== Task to complete ==
Although the data below holds other lines too, output only those from the line with "Âge minimum pour" up to and including the line with "Station de recharge", exactly as they appear.

== Data for analysis ==
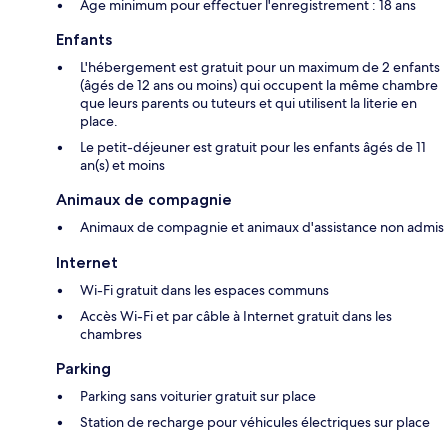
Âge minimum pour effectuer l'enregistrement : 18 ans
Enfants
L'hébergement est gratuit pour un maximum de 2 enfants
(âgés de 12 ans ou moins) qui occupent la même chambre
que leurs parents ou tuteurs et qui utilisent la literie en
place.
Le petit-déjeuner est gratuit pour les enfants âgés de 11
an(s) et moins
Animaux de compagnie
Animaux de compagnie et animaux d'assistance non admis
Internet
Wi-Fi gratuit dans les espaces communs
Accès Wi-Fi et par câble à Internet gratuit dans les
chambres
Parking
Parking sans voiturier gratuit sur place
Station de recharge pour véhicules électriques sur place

==

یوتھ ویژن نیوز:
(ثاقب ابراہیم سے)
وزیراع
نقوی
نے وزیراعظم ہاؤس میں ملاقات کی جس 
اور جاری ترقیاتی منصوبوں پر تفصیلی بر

== Exercise response ==
Âge minimum pour effectuer l'enregistrement : 18 ans
Enfants
L'hébergement est gratuit pour un maximum de 2 enfants
(âgés de 12 ans ou moins) qui occupent la même chambre
que leurs parents ou tuteurs et qui utilisent la literie en
place.
Le petit-déjeuner est gratuit pour les enfants âgés de 11
an(s) et moins
Animaux de compagnie
Animaux de compagnie et animaux d'assistance non admis
Internet
Wi-Fi gratuit dans les espaces communs
Accès Wi-Fi et par câble à Internet gratuit dans les
chambres
Parking
Parking sans voiturier gratuit sur place
Station de recharge pour véhicules électriques sur place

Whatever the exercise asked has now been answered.